W4: In table 2, apart from the speed, the other benefits and improvements that AuthoSurvey brings are not significant enough.

A4: While speed is a significant advantage of AutoSurvey, we believe the improvements in citation quality and content quality are also noteworthy. AutoSurvey consistently achieved higher citation recall and precision compared to naive RAG-based LLMs and approached human performance levels. Moreover, the content quality metrics, including coverage, structure, and relevance, show that AutoSurvey produces well-structured and relevant surveys. These improvements, combined with the efficiency gains, make AutoSurvey a valuable tool for academic survey generation.

W5: Minor issues: typo in line 66, page 2: Muti -> Multi

A5: Thank you for pointing out this typo. We will correct "Muti" to "Multi" in the final version of the paper.

Questions

Q1: "In Experiments, how do you obtain the citation and content quality score?"

A1: Refer to the response to Weakness 1.

Q2: "What is the novelty of this method and the bottlenecks this paper breaks through? Does this method address the limitations of automatic survey generation?

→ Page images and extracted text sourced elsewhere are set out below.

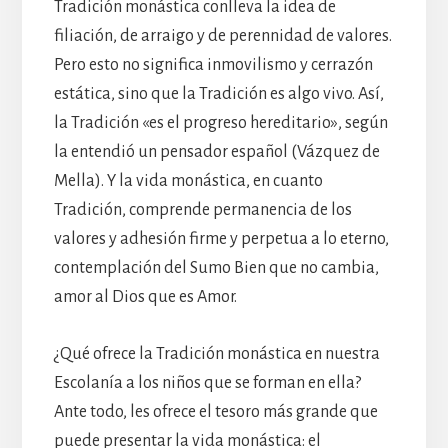
Tradición monástica conlleva la idea de
filiación, de arraigo y de perennidad de valores.
Pero esto no significa inmovilismo y cerrazón
estática, sino que la Tradición es algo vivo. Así,
la Tradición «es el progreso hereditario», según
la entendió un pensador español (Vázquez de
Mella). Y la vida monástica, en cuanto
Tradición, comprende permanencia de los
valores y adhesión firme y perpetua a lo eterno,
contemplación del Sumo Bien que no cambia,
amor al Dios que es Amor.
¿Qué ofrece la Tradición monástica en nuestra
Escolanía a los niños que se forman en ella?
Ante todo, les ofrece el tesoro más grande que
puede presentar la vida monástica: el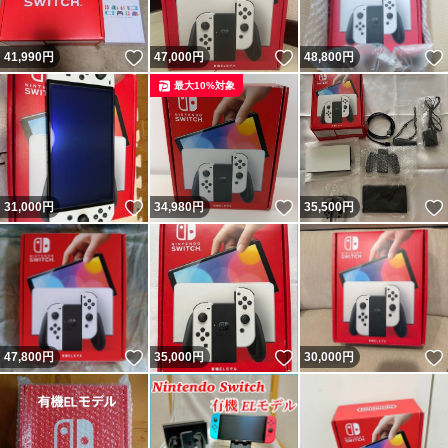
いいね！
いいね！
41,990
円
47,000
円
48,800
円
最大10%対象
いいね！
いいね！
31,000
円
34,980
円
35,500
円
いいね！
いいね！
47,800
円
35,000
円
30,000
円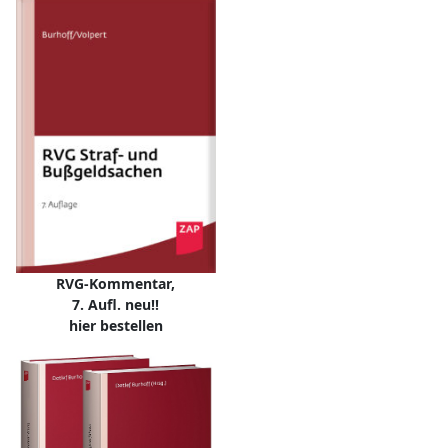
RVG-Kommentar,
7. Aufl. neu!!
hier bestellen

I would suggest a more thorough summary on it."

A2: The novelty of AutoSurvey lies in its systematic approach to addressing key challenges in automatic survey generation as we wrote in Introduction of our paper, we provide some additional explanations h.

• Context Window Limitations: Due to the considerable length of the survey (typically around 32k tokens), it exceeds the output window limitations of most closed-source models. For example, a single API call for GPT-3.5 cannot return more than 4k tokens. The parallel framework of AutoSurvey addresses this issue effectively.
• Parametric Knowledge Constraints: The model requires Retrieval-Augmented Generation (RAG) to mitigate the issue of hallucinations during generation. However, a key problem lies in how to effectively retrieve the necessary literature（e.g., there is no significant performance improvement for naive rag + query rewriting）. AutoSurvey offers a 530K-size paper database and guides the retrieval of references based on the writing of an outline.
• Lack of Evaluation Benchmarks: As far as we know, there is no universally accepted standard in the academic community for evaluating the quality of a survey. AutoSurvey proposes an evaluation metric and utilizes multiple LLMs to mitigate bias, aligning the evaluation with human standards.

Q3: "Minor questions: Where do the forecasted numbers of publication in 2024 in Figure 1 come?"

A3: The forecasted numbers of publications in Figure 1 are based on extrapolating the data from the first four months of 2024. We used a linear regression model to project the annual totals based on this data. We will include this explanation in the caption of Figure 1 and the corresponding section of the paper for clarity.